Do they still have a good reputation in the industry or should I look elsewhere. I just finished my private pilot. -Brett


Well-Known Member
Well to answer the question about their reputation, no, they do not have a good reputation. However, I think the bad reputation is completely unfounded. A lot of changes for the better have been made in the last year or two that most people either don't know about or don't believe. I've heard nothing but trash from either former students or people with no first hand knowledge, but I've never heard anything bad from any current students. Current students all seem to agree that it is a great school, and I really wish people would give them a chance before they go and bash their reputation further. The biggest complaint I hear is about the price. FYI, the price is competative with all the other big name schools. They are simply more truthfull up front about how much it will actually cost. Another complaint I hear is about the old aircraft and facilities. Well, they are safe and they get the job done. What more do you need? Having old aircraft keeps the costs down. It is extremely expensive to operate at a major international airport, and if they had brand new planes and facilities, they would have to charge us upwards of $100,000 for training.
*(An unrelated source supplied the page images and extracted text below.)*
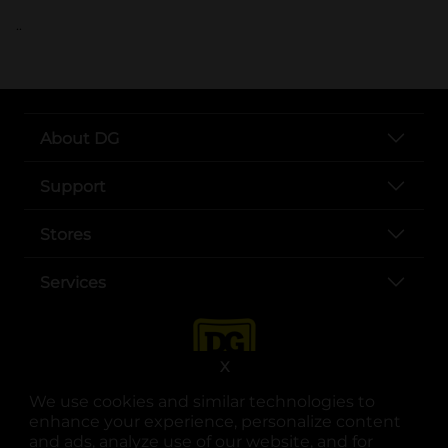
..
About DG
Support
Stores
Services
X
We use cookies and similar technologies to
enhance your experience, personalize content
and ads, analyze use of our website, and for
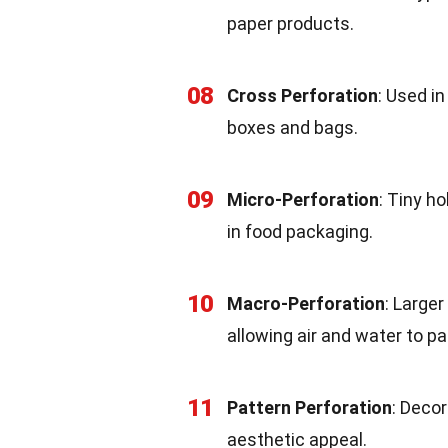
paper products.
08
Cross Perforation
: Used i
boxes and bags.
09
Micro-Perforation
: Tiny h
in food packaging.
10
Macro-Perforation
: Larger
allowing air and water to p
11
Pattern Perforation
: Decor
aesthetic appeal.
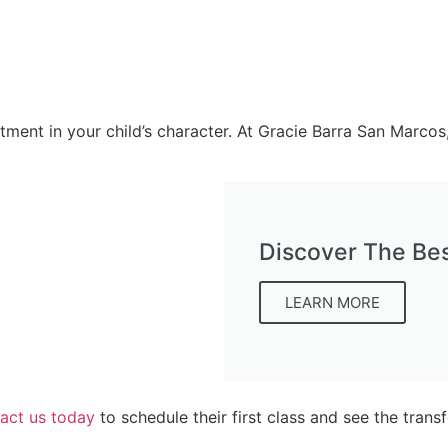
vestment in your child’s character. At Gracie Barra San Marco
Discover The Bes
LEARN MORE
act us today
to schedule their first class and see the trans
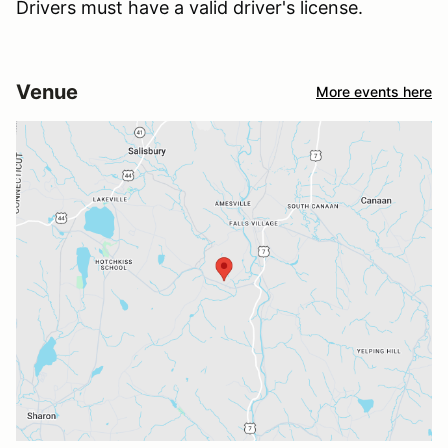
Drivers must have a valid driver's license.
Venue
More events here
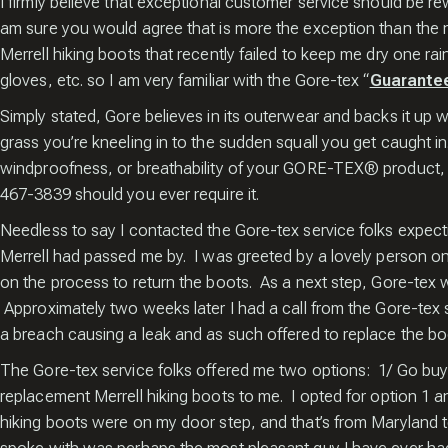
I firmly believe that exceptional customer service should be re
Popup
am sure you would agree that is more the exception than the n
Merrell hiking boots that recently failed to keep me dry one 
gloves, etc. so I am very familiar with the Gore-tex “
Guarantee
Simply stated, Gore believes in its outerwear and backs it up w
grass you’re kneeling in to the sudden squall you get caught in
windproofness, or breathability of your GORE-TEX® product, th
467-3839 should you ever require it.
Needless to say I contacted the Gore-tex service folks expect
Merrell had passed me by. I was greeted by a lovely person on
on the process to return the boots. As a next step, Gore-tex w
Approximately two weeks later I had a call from the Gore-tex
a breach causing a leak and as such offered to replace the bo
The Gore-tex service folks offered me two options: 1/ Go buy
replacement Merrell hiking boots to me. I opted for option 1 
hiking boots were on my door step, and that’s from Maryland t
Enter your email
I plan on attending Sierra starting next fall(ish). What sold me on Sierra was the following.

1. Location. I will get plenty of actual instrument time without having to fly through thunderstorms. I will get fewer cancelations because of weather. I won't have to endure 150 degree heat and 500% humidity. The bay area is a really fun place to live (but expensive). I'll be operating in Bravo and Charlie airspace - good experience for an aspiring professional pilot.

2. Instruction. Sierra has higher standards for their instructors, thus I will both get better instruction and I will be a better instructor. In fact, another complaint I hear is that their CFI program takes too long. Well, the reason it takes so long is because they expect you to learn more.

3. It just feels like a good fit.

4. Personal reasons.

What I suggest you do is trust your instinct. What was your overall feeling about the academy after the tour? Visit some other schools and compare. Do some research on your own before you decide you won't go just becasue of some horror story someone (who probably has no first hand knowledge) tells you. All schools have their horror stories by the way. Look into all stories you hear (good or bad) to check their validity.

Good luck.


New Member
If your goal is to fly for an airline, you'd be wise to find someone who does, or has, administered interviews to pilots applying to their airline. I have found them to be a very factual source of unbiased information. They can tell you that some flight schools breed bad habits that a pilot "ends up paying for the rest of his career." The airline interviewers that I have spoken to say there is a "night and day" difference between those who were trained at Sierra (or a few other major flight academies) versus some other place. Let me be clear, coming from Sierra does not get you the job, coming from Sierra gives you the knowledge & skills to excel in the interview and succeed as a highly proficient pilot. Sierra grads continue to be hired into regional airline positions, often over candidates with more experience - due to the depth and quality of the training. With regard to reputation - the only reputation that matters to me is Sierra's reputation with airlines. Airlines will tell you that Sierra grads rank among the very top.